**What this task involves**
Could the entries below be reproduced exactly, with the images removed?

Provided information Block Start

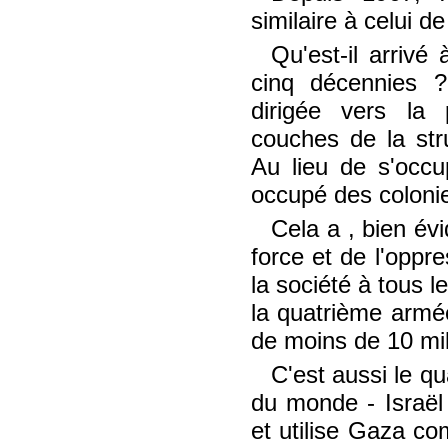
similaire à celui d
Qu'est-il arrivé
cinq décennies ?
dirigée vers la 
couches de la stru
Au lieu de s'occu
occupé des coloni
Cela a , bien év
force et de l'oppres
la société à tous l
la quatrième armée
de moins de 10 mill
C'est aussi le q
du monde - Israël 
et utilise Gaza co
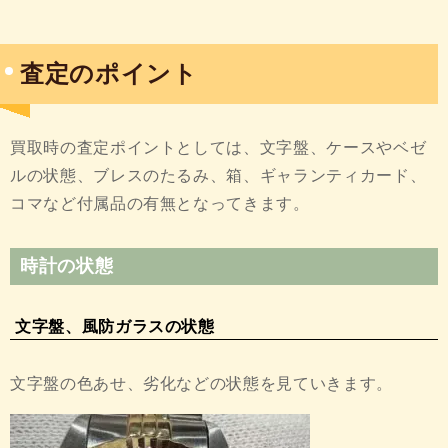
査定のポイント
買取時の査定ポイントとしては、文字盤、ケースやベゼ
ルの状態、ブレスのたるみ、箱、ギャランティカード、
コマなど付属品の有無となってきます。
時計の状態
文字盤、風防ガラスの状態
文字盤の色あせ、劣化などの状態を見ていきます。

Provided information Block End

**Answer section**
similaire à celui d
Qu'est-il arrivé
cinq décennies ?
dirigée vers la 
couches de la stru
Au lieu de s'occu
occupé des coloni
Cela a , bien év
force et de l'oppres
la société à tous l
la quatrième armée
de moins de 10 mill
C'est aussi le q
du monde - Israël 
et utilise Gaza co
査定のポイント
買取時の査定ポイントとしては、文字盤、ケースやベゼ
ルの状態、ブレスのたるみ、箱、ギャランティカード、
コマなど付属品の有無となってきます。
時計の状態
文字盤、風防ガラスの状態
文字盤の色あせ、劣化などの状態を見ていきます。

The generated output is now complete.